15 Must-Know Autonomous Driving Interview Questions: Perception, Planning, and Control Full-Chain Coverage

Interview TopicsAuthor: BeautyResume Team

15 high-frequency autonomous driving interview questions: 3D detection/BEV perception/multi-sensor fusion, behavior prediction/motion planning/Lattice Planner, MPC/PID control, HD maps/simulation testing, with assessment points and answer directions

Background

I previously worked in traditional computer vision and transitioned to autonomous driving last year. I interviewed at about five or six companies working on autonomous driving, including EV startups, traditional automakers' autonomous driving divisions, and a few L4 startups. Honestly, autonomous driving interviews cover a very broad range—from perception to planning to control, each module could have its own set of interview questions. I've compiled 15 high-frequency must-know questions that basically cover the knowledge points interviewers love to test, hoping to help anyone currently preparing.

Interview Process Review

The interview process for autonomous driving positions typically follows: resume screening → first technical round (fundamentals + perception) → second technical round (planning + control) → third technical round (system design or deep project dive) → HR round. A very obvious characteristic is that interviewers will ask targeted questions based on your background. For example, if your resume mentions 3D object detection, they'll go from BEV perception all the way to multi-sensor fusion; if you wrote about planning, they'll go from behavior prediction to motion planning to spatiotemporal joint optimization. So whatever you put on your resume must withstand deep probing. A friend of mine was asked in a second-round interview, "How much does your 3D detection performance degrade at night, and how did you address it?" He hadn't prepared for that and froze on the spot.

Question Collection

1. Perception (5 Questions)

1. What are the mainstream methods for 3D object detection? What's the difference between PointPillars and CenterPoint?

Assessment point: Understanding the technical roadmap and representative methods of 3D detection.

Answer direction: 3D detection is mainly divided into point cloud methods and multi-modal methods. Point cloud methods are further divided into voxel-based (PointPillars, VoxelNet) and point-based (PointNet++, CenterPoint). PointPillars divides the point cloud into pillar-shaped voxels, uses PointNet to extract features, unfolds them into a pseudo-image, and then applies a 2D detection head. The advantage is fast speed, suitable for real-time deployment. CenterPoint first uses a backbone network to extract BEV features, then uses CenterHead to predict object center points and other attributes through keypoint heatmaps. CenterPoint's advantage is no NMS needed (since center points are unique), with higher accuracy but slightly slower speed. In practice, PointPillars is more commonly deployed, while CenterPoint performs better on academic benchmarks.

2. What is BEV perception?
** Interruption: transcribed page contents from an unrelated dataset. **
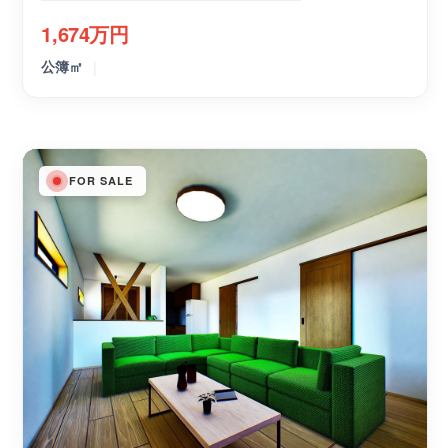
1,674万円
|
公簿㎡
FOR SALE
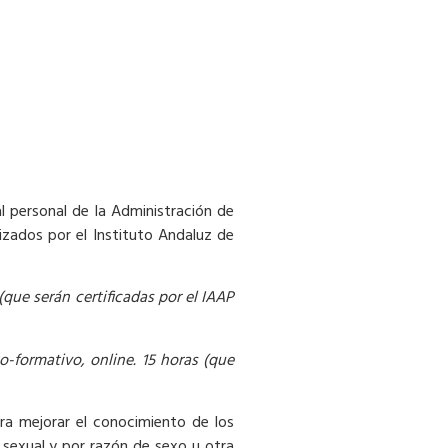
l personal de la Administración de
nizados por el Instituto Andaluz de
que serán certificadas por el IAAP
-formativo, online. 15 horas (que
ara mejorar el conocimiento de los
, sexual y por razón de sexo u otra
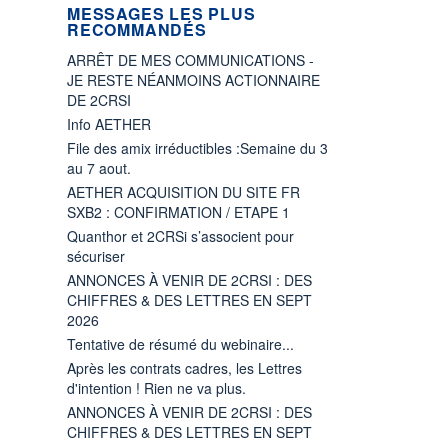
MESSAGES LES PLUS
RECOMMANDÉS
ARRÊT DE MES COMMUNICATIONS -
JE RESTE NÉANMOINS ACTIONNAIRE
DE 2CRSI
Info AETHER
File des amix irréductibles :Semaine du 3
au 7 aout.
AETHER ACQUISITION DU SITE FR
SXB2 : CONFIRMATION / ETAPE 1
Quanthor et 2CRSi s’associent pour
sécuriser
ANNONCES À VENIR DE 2CRSI : DES
CHIFFRES & DES LETTRES EN SEPT
2026
Tentative de résumé du webinaire...
Après les contrats cadres, les Lettres
d'intention ! Rien ne va plus.
ANNONCES À VENIR DE 2CRSI : DES
CHIFFRES & DES LETTRES EN SEPT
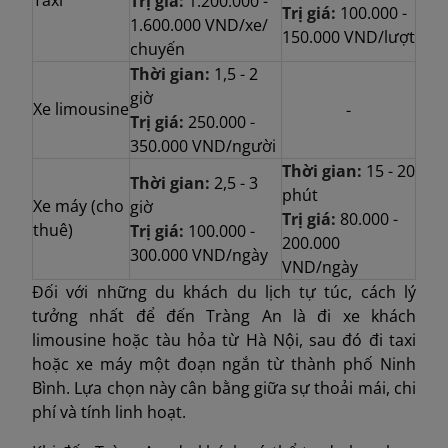
Trị giá:
1.200.000 -
Trị giá:
100.000 -
1.600.000 VND/xe/
150.000 VND/lượt
chuyến
Thời gian:
1,5 - 2
giờ
Xe limousine
-
Trị giá:
250.000 -
350.000 VND/người
Thời gian:
15 - 20
Thời gian:
2,5 - 3
phút
Xe máy (cho
giờ
Trị giá:
80.000 -
thuê)
Trị giá:
100.000 -
200.000
300.000 VND/ngày
VND/ngày
Đối với những du khách du lịch tự túc, cách lý
tưởng nhất để đến Tràng An là đi xe khách
limousine hoặc tàu hỏa từ Hà Nội, sau đó đi taxi
hoặc xe máy một đoạn ngắn từ thành phố Ninh
Bình. Lựa chọn này cân bằng giữa sự thoải mái, chi
phí và tính linh hoạt.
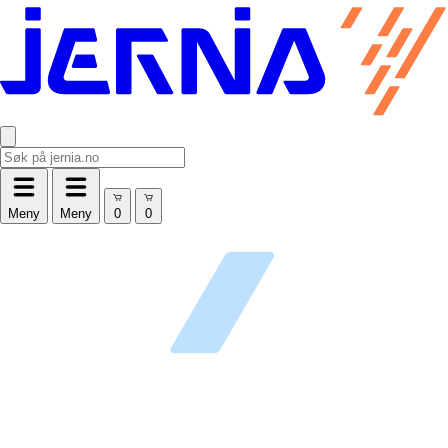
Meny
Meny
Why is it the current mainstream approach?

Assessment point: Understanding the motivation and advantages of Bird's Eye View perception.

Answer direction: BEV perception converts multi-camera images into a unified bird's eye view space for perception. Reasons for becoming mainstream: unified representation—multi-camera features naturally align in BEV space without post-fusion; suitable for downstream tasks—planning and control both work in BEV space, so perception results are directly usable; convenient temporal fusion—features from different time steps align easily in BEV space. Mainstream approaches are divided into LSS-based (Lift-Splat-Shoot, explicitly predicting depth distributions for 3D projection) and Transformer-based (BEVFormer, using cross-attention for feature queries). BEVFormer has higher accuracy but greater computational cost, while the LSS series is more lightweight. Tesla's Occupancy Network is also an extension of BEV perception.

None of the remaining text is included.